Article written

  • on 24.07.2010
  • at 10:41 AM
  • by Ivan

Emotional Hedging 0

While I was in the process of applying to graduate school, I had the opportunity to talk to a UCLA Business School faculty, Eduardo Schwartz, whose some of his main work was in something called "real options".

A real call option, like the name implies, is the right but not the obligation to make a certain decision in real life. For example, a real option could be whether to attend or not to Law School. But here is the conundrum: what is the the monetary cost in going to Law School? Of course there are a couple numbers than can be derived quickly, such as the actual tuition cost, the additional living expenses, the financial loss due to no or little work for the duration of the studies, etc.

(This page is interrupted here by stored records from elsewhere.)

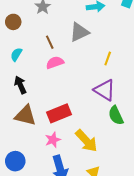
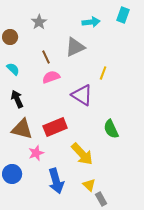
cyan semicircle: (16, 54) -> (13, 69), turned 104
purple triangle: (105, 90) -> (82, 95), moved
pink star: (53, 140) -> (36, 153), moved

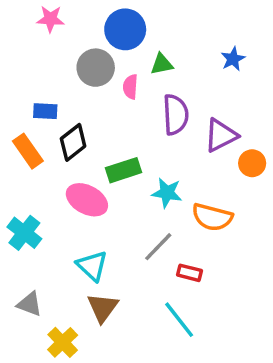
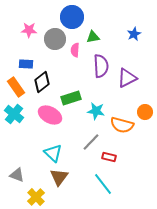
pink star: (50, 19) -> (29, 30), moved
orange circle: (252, 163) -> (145, 112), moved
cyan cross: (24, 233) -> (14, 114), moved

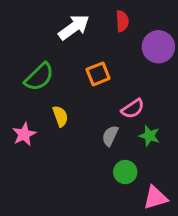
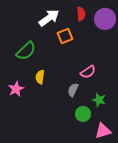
purple circle: (158, 47) -> (105, 19), moved
orange square: (98, 74) -> (65, 36), moved
yellow semicircle: (60, 116) -> (40, 77), turned -152
green star: (149, 136) -> (99, 100), moved

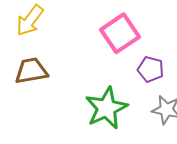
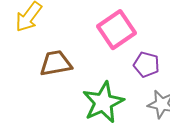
brown trapezoid: (31, 71) -> (56, 63), moved

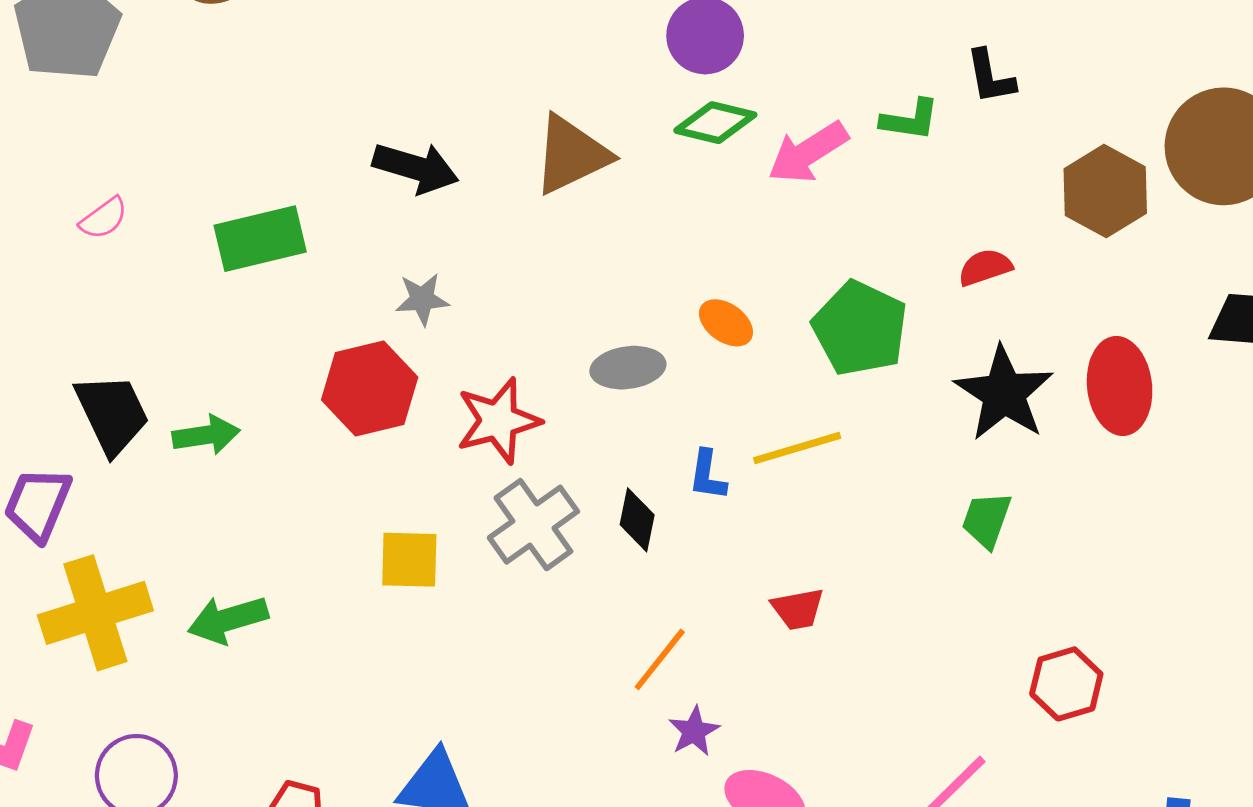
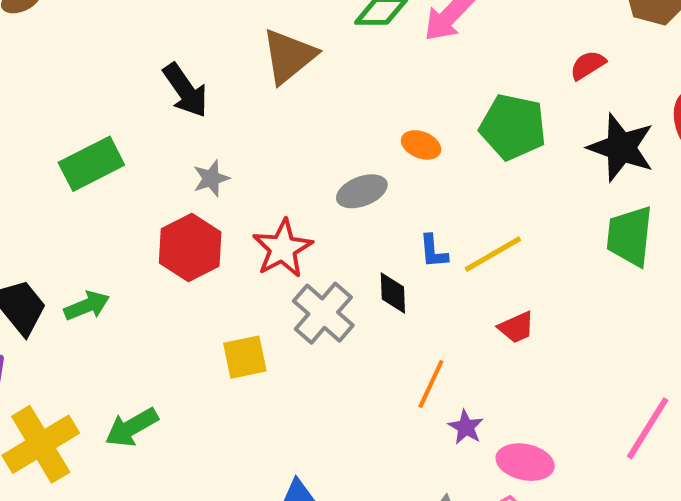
black arrow: (416, 168) -> (185, 90), turned 52
yellow line: (797, 448) -> (493, 254), moved
green trapezoid: (986, 520) -> (630, 236), size x1.5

But what about the cost of not having followed being a dancer, which was your childhood passion? What about the cost of delaying having children, or marrying for another three years? How can this be valuated? It certainly has a value, given that people would consciously delay or abandon certain opportunities in exchange for a monetary value- but what is this value? Well, it’s different for every person, and even then it is very hard to determine what the correct amount is. However, the main point is that there is a financial gain or loss every time we chose from a variety of options- every time we make a decision.

Now, in line with Schwartz’s thoughts, I started to think about emotional hedging (1). What if I wanted to hedge real life- emotional- risks by going long on such risk? In other words, I could bet that an undesired situation will happen, so that if it does a financial compensation equivalent to my emotional loss will be provided. For example, during the last Football World Cup, Argentina lost to Germany 0-4 (this was a very painful game to watch). In this situation I could have been a patriot and make a bet that Argentina would win. If my bet comes true, I will be emotionally satisfied, and in addition I would receive a sum of cash (the bets for that game were 1.65 to 1 for Argentina). Conversely, if I lost, my misery would double as well.

A second strategy would be to bet on Germany winning. In this scenario, if Argentina wins, I’m happy enough that I don’t mind the economic loss- and this is key- because my bet was low enough to not bother me enough to ruin the glory of the win. If Argentina looses, I will be given a financial compensation- again the key point- high enough for me to drink or buy enough ice-cream to drown my sorrows. All we would have to do is pick the right prices, and we could prevent the kind of mood swings caused by things beyond our control.

Maybe someone should device a startup which allows people to hedge emotions, and helps them decide the right amount to bet based on what other people have done. Of course whoever founded such startup would have to figure out how to price the bets.

(1)I might not be the first one to come up with this, and I haven’t look around to see if anyone else has been working on this topic.